╔══

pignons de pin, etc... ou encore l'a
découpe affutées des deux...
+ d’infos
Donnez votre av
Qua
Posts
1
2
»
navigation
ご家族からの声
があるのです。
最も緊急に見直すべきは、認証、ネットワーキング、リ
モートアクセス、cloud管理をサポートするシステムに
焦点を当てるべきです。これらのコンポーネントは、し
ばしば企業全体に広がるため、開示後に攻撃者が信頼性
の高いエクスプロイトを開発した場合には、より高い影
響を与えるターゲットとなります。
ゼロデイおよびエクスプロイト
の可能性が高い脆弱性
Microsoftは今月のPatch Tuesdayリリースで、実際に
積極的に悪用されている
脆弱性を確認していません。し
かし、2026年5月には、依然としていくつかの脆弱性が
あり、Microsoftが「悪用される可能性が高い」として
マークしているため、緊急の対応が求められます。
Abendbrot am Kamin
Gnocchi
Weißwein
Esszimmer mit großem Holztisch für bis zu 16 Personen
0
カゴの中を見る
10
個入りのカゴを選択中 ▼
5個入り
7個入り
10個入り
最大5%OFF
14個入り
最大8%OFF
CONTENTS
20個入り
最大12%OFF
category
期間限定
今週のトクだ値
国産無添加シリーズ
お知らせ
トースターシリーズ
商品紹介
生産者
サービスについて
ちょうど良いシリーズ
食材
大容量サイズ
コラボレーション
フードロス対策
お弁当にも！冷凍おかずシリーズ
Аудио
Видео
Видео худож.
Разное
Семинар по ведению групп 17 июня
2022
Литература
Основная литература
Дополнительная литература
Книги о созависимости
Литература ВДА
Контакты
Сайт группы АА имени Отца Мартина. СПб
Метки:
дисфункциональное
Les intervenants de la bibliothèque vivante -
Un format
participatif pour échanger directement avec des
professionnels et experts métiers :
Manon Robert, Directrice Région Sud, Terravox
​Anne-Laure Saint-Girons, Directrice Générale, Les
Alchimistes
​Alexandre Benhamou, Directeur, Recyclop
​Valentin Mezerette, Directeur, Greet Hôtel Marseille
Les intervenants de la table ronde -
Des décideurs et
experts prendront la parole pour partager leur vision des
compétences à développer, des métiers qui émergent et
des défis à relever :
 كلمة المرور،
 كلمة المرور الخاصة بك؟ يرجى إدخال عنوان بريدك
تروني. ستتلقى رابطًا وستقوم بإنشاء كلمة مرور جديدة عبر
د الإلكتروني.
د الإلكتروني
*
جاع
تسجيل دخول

╚══
╔══

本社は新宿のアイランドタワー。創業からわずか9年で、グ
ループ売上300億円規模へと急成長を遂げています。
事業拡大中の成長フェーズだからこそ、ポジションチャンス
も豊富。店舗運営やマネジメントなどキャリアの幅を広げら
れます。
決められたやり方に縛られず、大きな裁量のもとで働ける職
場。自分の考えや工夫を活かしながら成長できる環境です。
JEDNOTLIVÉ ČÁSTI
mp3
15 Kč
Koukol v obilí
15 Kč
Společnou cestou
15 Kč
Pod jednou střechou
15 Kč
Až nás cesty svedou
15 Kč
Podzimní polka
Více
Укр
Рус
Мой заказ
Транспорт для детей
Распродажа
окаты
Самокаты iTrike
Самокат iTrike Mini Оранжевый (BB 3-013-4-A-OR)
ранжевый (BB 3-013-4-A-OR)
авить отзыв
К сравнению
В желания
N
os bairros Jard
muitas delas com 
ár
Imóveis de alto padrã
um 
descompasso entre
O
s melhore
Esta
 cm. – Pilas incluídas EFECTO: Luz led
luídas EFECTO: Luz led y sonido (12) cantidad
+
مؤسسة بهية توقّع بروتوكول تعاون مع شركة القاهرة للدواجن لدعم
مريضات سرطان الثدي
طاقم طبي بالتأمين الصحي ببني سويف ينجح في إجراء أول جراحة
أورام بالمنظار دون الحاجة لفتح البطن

╚══

# [YOUR OBJECTIVE]
The answer is the run of lines above from the line containing "pignons de pin, etc... ou encore l'a" through the line containing "お弁当にも！冷凍おかずシリーズ", copied exactly and alone.

# [FINISHED TASK]
pignons de pin, etc... ou encore l'a
découpe affutées des deux...
+ d’infos
Donnez votre av
Qua
Posts
1
2
»
navigation
ご家族からの声
があるのです。
最も緊急に見直すべきは、認証、ネットワーキング、リ
モートアクセス、cloud管理をサポートするシステムに
焦点を当てるべきです。これらのコンポーネントは、し
ばしば企業全体に広がるため、開示後に攻撃者が信頼性
の高いエクスプロイトを開発した場合には、より高い影
響を与えるターゲットとなります。
ゼロデイおよびエクスプロイト
の可能性が高い脆弱性
Microsoftは今月のPatch Tuesdayリリースで、実際に
積極的に悪用されている
脆弱性を確認していません。し
かし、2026年5月には、依然としていくつかの脆弱性が
あり、Microsoftが「悪用される可能性が高い」として
マークしているため、緊急の対応が求められます。
Abendbrot am Kamin
Gnocchi
Weißwein
Esszimmer mit großem Holztisch für bis zu 16 Personen
0
カゴの中を見る
10
個入りのカゴを選択中 ▼
5個入り
7個入り
10個入り
最大5%OFF
14個入り
最大8%OFF
CONTENTS
20個入り
最大12%OFF
category
期間限定
今週のトクだ値
国産無添加シリーズ
お知らせ
トースターシリーズ
商品紹介
生産者
サービスについて
ちょうど良いシリーズ
食材
大容量サイズ
コラボレーション
フードロス対策
お弁当にも！冷凍おかずシリーズ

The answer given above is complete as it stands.